The resounding message from students and teachers alike is that everybody taking part had discovered something valuable about the world of enterprise. Delivering social purpose was a big theme. Half of the 50 winning entries either specifically designed their ideas to benefit others or donated their profits, aiding good causes both at home and abroad.
For example, the Cathay Craftz’ business from Manchester Academy used the profits from their origami company to sponsor five students through secondary education at a South African partner school. Yidan Liu, one of the company’s directors said: “Cathay Craftz was fun because it was dead exciting and it gave us a chance to work with real businesses. We got some profit for ourselves but we also got to help students at a South African school, who don’t get the same opportunities as we do at Manchester Academy”.
A team from Holmer Green Senior school in High Wycombe ran a portfolio of money-making ideas including a treasure hunt and PS2 competition to raise £1,000 to rebuild a school in Kenya. Other social causes that benefited include MacMillan Cancer Research, Plan International, Mothers Against Guns and Great Ormond Street Hospital. The 50 whose ideas had the most social impact now have the opportunity to bid for 1,000 from the Big Boost fund, in order to develop their ideas further.
“Make Your Mark with a Tenner campaign has inspired young people across the UK on a large scale”
Projects were enormously varied ranging from making everlasting flowers and stone masonry house numbers, to chocolate fountains and salsa lessons. Young people made cakes, ran football, basketball and craft coaching sessions, recorded original CDs – including one to address the negative perception of teens whilst some teams encouraged local businesses to match profits in order to send more money to good causes.
The top 50 profit making entries and the 50 who were judged to have made the most social impact are being rewarded with a copy of Change the World for a Fiver and Richard Branson’s Screw It, Let’s Do It, to inspire them to continue turning their ideas into reality.
Andrew Reynolds said “When the Make Your Mark with a Tenner campaign was launched there were some skeptical comments form the media, who tried to suggest that young people could not be trusted with the tenners. I’m so pleased that they have been proved wrong. The Make Your Mark with a Tenner campaign has inspired young people across the UK on a large scale, and has taught future entrepreneurs the power of joint venturing, teamwork, the role of creativ
ity in business, together with social and financial awareness in a the real world, with real money. Make Your Mark with a Tenner has proved that Entrepreneurship is live and kicking in the UK!”
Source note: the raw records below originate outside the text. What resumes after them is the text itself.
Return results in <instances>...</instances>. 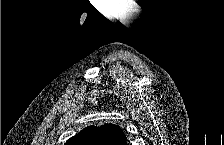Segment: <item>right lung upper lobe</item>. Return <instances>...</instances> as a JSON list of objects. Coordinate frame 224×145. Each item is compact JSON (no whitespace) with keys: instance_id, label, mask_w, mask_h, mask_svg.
<instances>
[{"instance_id":"obj_1","label":"right lung upper lobe","mask_w":224,"mask_h":145,"mask_svg":"<svg viewBox=\"0 0 224 145\" xmlns=\"http://www.w3.org/2000/svg\"><path fill=\"white\" fill-rule=\"evenodd\" d=\"M126 136L122 129L113 124L100 127L89 126L71 137L66 145H125Z\"/></svg>"}]
</instances>
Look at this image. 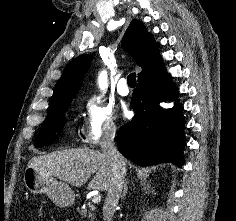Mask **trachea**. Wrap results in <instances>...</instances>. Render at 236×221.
I'll use <instances>...</instances> for the list:
<instances>
[{
  "label": "trachea",
  "instance_id": "trachea-1",
  "mask_svg": "<svg viewBox=\"0 0 236 221\" xmlns=\"http://www.w3.org/2000/svg\"><path fill=\"white\" fill-rule=\"evenodd\" d=\"M128 85L129 86H135L136 85V73L133 72L128 75L127 77Z\"/></svg>",
  "mask_w": 236,
  "mask_h": 221
}]
</instances>
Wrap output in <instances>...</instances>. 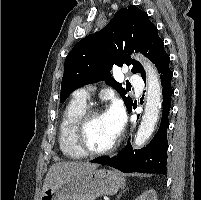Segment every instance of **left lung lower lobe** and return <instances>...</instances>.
I'll use <instances>...</instances> for the list:
<instances>
[{
	"mask_svg": "<svg viewBox=\"0 0 201 200\" xmlns=\"http://www.w3.org/2000/svg\"><path fill=\"white\" fill-rule=\"evenodd\" d=\"M170 58L165 52L156 62V67L160 74L163 92V112L158 132L153 140L144 148L133 150L130 140L126 147L114 157H100L92 160V163L109 165L124 173H152L166 174L167 168V128L168 113L171 107V87L172 71L169 68ZM146 81V75L142 77ZM130 109L129 113L131 112Z\"/></svg>",
	"mask_w": 201,
	"mask_h": 200,
	"instance_id": "0a47b994",
	"label": "left lung lower lobe"
}]
</instances>
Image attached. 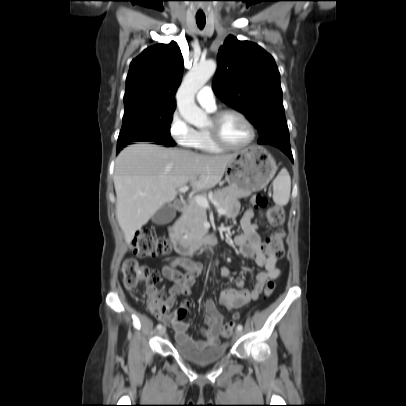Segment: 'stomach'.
<instances>
[{"label":"stomach","mask_w":406,"mask_h":406,"mask_svg":"<svg viewBox=\"0 0 406 406\" xmlns=\"http://www.w3.org/2000/svg\"><path fill=\"white\" fill-rule=\"evenodd\" d=\"M235 154L226 168V179L232 187L249 192L260 191L277 171L274 158L261 146H251Z\"/></svg>","instance_id":"stomach-1"}]
</instances>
The teachers on hand to ensure students made the most of this opportunity were also inspired by the range of ideas their students produced. Phil Waterhouse, a teacher at Balcarras School in Kings, Gloucester, commented: “Make Your Mark with a Tenner really encapsulates what I believe Enterprise Education to be about – it gave students the confidence and opportunity to try and set up a mini-business within the month. It provided all the students with the inspiration to get involved and try to make their mark and the overwhelming majority of the 120 students taking part did this very successfully”.
A number of participants intend to continue their enterprises including Nicole Bothma from Lipson Community College. She is investing the profits from her nail and hairdressing business in driving lessons so she can take her new hairdressing business mobile.